Senecal is pessimistic for now. He said that violent criminal gangs have become even more powerful, especially since the unsolved assassination of President Jovenel Moïse on July 7. Haitians are now afraid to march. But he also blames American officials, like Special Envoy for Haiti Daniel Foote and U.S. Ambassador Michele Sison. (Haitians, especially in the capital and among the better educated, can always name whoever the U.S. ambassador is at any given time.) Senecal said, “Haitians see that the Americans ignore us, so people don’t believe that protest can change anything.” He told me that, behind the scenes, U.S. officials have always supported politicians they can control. “It’s in the State Department’s DNA,” he said. “They don’t want people in power who can say no.”

Meanwhile, the deportation flights have started landing in Haiti. But one U.S. official, hiding behind anonymity, offered reassurance: “To help repatriated Haitians who have not lived in the country for years, non-profit organizations and some American officials will be stationed at the Port-au-Prince airport when they deplane.”

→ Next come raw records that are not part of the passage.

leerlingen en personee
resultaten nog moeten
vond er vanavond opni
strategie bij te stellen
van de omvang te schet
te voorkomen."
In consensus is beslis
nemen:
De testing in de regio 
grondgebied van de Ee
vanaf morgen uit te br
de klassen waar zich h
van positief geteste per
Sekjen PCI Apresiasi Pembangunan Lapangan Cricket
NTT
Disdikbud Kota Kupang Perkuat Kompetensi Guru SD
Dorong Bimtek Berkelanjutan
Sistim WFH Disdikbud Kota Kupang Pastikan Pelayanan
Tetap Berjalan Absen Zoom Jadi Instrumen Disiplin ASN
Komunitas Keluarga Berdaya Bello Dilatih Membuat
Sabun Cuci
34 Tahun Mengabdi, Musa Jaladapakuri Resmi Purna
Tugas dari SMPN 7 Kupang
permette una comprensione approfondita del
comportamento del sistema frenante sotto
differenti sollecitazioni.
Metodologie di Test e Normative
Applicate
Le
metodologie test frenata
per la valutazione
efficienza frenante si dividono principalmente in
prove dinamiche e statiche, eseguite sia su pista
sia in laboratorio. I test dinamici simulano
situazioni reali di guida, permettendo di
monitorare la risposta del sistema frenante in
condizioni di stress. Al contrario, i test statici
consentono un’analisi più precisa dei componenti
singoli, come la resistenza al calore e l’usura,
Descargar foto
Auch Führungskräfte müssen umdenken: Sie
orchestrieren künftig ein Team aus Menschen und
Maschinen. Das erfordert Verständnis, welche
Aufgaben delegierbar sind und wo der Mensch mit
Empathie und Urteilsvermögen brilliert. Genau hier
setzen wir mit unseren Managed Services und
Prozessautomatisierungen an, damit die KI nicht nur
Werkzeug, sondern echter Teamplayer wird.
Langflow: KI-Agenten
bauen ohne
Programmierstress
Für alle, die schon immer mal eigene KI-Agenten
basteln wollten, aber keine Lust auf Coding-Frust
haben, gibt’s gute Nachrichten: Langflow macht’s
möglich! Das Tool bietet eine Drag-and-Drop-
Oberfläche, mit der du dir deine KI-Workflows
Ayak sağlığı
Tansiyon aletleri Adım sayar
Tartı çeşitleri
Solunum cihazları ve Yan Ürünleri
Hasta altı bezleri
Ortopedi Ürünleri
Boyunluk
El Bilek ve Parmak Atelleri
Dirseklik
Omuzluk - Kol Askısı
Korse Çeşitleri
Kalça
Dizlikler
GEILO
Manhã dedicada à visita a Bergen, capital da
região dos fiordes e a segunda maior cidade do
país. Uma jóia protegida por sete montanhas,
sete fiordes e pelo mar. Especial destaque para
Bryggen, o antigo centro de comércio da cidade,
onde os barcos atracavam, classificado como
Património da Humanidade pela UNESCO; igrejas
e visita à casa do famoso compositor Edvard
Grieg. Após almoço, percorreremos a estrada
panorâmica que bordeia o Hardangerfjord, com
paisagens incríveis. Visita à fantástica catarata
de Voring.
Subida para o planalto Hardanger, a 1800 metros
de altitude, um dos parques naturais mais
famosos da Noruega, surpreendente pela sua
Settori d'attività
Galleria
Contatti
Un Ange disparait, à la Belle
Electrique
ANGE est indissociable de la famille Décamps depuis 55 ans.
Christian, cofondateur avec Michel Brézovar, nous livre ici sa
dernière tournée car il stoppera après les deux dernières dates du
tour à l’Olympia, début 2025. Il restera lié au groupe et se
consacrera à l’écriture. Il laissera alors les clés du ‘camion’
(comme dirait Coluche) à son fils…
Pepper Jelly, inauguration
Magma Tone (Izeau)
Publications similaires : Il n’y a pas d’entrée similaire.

Not everyone has forgotten that the Haitians are human beings. The humanitarian chef José Andrés was in Del Rio, cooking for the migrants, while another branch of his team has been in Haiti, feeding the victims of last month’s earthquake. Clearly, they can see what too many of our fellow Americans cannot: that these people aren’t the monsters Fox News, in the interest of its ratings, makes them out to be.